(Saved entries)
Start of Block

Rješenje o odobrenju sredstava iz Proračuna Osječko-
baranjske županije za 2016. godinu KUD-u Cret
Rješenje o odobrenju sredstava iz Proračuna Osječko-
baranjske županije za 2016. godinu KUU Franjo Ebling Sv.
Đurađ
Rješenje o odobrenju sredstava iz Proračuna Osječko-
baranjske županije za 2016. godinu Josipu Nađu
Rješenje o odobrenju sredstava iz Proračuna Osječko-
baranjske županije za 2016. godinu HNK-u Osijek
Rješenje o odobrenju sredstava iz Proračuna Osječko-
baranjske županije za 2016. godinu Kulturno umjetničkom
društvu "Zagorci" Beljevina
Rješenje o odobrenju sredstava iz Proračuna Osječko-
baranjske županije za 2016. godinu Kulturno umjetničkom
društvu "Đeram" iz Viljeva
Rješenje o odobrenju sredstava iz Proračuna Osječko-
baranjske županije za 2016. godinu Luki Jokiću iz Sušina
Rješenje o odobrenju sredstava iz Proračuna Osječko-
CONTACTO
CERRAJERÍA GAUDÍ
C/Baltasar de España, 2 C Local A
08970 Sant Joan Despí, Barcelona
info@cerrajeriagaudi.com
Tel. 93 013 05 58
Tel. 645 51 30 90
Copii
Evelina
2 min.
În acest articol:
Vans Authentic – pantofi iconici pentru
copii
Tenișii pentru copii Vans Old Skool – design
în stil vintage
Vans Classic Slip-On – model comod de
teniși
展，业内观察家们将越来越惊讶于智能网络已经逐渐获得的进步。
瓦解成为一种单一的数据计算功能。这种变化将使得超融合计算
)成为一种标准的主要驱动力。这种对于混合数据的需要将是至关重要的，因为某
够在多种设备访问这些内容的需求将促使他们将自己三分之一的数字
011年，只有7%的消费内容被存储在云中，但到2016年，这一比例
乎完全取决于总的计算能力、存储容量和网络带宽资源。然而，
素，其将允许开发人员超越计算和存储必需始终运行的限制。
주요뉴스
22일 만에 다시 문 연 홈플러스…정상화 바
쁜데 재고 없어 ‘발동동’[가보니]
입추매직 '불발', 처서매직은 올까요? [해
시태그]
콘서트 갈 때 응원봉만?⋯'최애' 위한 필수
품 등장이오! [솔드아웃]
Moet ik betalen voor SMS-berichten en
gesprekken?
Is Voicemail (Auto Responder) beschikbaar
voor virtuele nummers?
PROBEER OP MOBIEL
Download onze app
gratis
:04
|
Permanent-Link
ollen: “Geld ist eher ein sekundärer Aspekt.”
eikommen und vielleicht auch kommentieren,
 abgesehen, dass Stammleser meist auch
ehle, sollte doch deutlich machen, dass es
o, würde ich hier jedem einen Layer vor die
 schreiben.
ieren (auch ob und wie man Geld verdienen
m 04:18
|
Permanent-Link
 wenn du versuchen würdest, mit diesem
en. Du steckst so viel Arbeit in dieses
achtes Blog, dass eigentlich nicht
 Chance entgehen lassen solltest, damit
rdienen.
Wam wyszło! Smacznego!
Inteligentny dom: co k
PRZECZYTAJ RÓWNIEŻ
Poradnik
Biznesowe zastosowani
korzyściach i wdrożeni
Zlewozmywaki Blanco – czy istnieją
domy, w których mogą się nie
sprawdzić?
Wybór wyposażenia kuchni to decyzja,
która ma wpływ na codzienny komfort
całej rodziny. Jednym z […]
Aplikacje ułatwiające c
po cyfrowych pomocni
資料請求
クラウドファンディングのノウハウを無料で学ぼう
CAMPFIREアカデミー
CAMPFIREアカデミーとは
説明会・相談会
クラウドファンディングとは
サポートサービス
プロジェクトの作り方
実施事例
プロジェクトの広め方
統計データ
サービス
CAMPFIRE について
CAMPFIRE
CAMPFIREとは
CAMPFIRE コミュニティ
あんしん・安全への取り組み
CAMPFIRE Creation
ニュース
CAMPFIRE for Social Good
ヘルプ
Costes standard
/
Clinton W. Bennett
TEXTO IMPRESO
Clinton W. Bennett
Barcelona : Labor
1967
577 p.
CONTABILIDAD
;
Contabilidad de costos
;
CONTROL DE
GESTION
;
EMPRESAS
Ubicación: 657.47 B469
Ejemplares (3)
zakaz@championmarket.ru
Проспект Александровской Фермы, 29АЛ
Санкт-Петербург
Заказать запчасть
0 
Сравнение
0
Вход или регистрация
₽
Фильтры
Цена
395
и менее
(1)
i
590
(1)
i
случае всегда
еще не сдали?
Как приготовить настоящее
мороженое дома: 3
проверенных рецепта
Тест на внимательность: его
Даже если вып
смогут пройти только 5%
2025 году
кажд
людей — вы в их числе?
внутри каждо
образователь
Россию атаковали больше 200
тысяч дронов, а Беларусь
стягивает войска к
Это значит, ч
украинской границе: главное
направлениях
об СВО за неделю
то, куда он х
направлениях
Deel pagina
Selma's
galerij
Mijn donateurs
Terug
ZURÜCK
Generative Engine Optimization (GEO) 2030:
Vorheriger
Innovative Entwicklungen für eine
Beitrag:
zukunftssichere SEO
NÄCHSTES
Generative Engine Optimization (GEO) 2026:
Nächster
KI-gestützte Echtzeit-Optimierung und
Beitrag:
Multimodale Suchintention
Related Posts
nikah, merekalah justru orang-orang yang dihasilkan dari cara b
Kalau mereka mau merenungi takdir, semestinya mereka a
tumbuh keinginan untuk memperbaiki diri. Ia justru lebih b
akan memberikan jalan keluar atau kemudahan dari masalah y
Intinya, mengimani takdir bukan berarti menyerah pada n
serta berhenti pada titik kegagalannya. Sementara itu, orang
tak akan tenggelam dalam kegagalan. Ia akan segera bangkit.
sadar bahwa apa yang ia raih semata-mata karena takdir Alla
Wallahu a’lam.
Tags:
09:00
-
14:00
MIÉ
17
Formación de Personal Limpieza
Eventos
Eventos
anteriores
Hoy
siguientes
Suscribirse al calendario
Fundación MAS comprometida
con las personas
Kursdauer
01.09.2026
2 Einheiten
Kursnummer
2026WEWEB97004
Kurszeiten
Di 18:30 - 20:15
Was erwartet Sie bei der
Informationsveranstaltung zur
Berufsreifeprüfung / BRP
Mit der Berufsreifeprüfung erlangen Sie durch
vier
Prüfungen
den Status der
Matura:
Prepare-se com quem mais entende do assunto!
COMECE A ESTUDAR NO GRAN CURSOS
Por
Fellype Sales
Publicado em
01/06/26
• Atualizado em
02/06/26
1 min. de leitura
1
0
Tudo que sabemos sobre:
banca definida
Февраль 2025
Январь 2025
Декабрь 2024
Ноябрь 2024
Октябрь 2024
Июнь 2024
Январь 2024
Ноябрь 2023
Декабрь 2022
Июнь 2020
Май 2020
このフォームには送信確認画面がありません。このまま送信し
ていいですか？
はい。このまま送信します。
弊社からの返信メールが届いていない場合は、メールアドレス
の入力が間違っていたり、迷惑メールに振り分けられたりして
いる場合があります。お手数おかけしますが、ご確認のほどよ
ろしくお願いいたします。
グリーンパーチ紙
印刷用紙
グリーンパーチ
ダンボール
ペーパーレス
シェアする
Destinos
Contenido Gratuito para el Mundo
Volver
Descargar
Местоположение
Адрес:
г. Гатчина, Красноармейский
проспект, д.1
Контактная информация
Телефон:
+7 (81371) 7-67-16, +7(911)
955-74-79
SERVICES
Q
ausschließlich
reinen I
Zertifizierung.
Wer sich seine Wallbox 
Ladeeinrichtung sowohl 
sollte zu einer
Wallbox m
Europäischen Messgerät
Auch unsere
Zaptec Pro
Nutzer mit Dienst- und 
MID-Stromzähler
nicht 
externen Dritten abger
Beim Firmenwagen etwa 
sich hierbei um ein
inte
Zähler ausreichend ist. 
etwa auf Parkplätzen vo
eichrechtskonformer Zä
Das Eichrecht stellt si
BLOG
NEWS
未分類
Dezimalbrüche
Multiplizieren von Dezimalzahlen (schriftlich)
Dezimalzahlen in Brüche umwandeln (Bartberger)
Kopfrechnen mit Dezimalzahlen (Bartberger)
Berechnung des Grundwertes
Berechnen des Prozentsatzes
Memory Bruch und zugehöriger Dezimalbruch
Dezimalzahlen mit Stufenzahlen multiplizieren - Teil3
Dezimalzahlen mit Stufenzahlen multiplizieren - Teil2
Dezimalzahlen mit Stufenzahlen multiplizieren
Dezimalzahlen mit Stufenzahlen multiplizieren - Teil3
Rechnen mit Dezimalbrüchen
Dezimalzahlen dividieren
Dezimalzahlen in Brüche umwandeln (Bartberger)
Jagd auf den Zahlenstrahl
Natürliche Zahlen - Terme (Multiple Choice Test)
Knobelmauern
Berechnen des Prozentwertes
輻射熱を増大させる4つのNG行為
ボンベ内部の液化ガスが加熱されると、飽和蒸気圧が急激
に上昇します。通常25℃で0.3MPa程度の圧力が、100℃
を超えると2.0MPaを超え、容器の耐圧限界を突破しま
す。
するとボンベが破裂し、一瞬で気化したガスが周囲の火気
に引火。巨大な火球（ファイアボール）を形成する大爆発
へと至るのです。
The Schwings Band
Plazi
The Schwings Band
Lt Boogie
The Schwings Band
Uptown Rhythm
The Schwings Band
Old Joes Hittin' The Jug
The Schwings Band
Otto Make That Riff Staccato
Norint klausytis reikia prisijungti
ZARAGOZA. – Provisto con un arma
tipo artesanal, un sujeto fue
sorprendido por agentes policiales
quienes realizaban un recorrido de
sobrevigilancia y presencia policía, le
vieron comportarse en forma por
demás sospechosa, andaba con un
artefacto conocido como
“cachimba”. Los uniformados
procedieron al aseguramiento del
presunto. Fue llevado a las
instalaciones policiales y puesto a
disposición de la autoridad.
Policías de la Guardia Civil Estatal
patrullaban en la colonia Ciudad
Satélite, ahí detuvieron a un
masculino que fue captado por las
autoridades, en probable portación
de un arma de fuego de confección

End of Block

> [What is being asked]: Repeat only the stretch of lines that begins at the line containing "artefacto conocido como" and ends at the last line above, both included.

> [Solution to this task]:
artefacto conocido como
“cachimba”. Los uniformados
procedieron al aseguramiento del
presunto. Fue llevado a las
instalaciones policiales y puesto a
disposición de la autoridad.
Policías de la Guardia Civil Estatal
patrullaban en la colonia Ciudad
Satélite, ahí detuvieron a un
masculino que fue captado por las
autoridades, en probable portación
de un arma de fuego de confección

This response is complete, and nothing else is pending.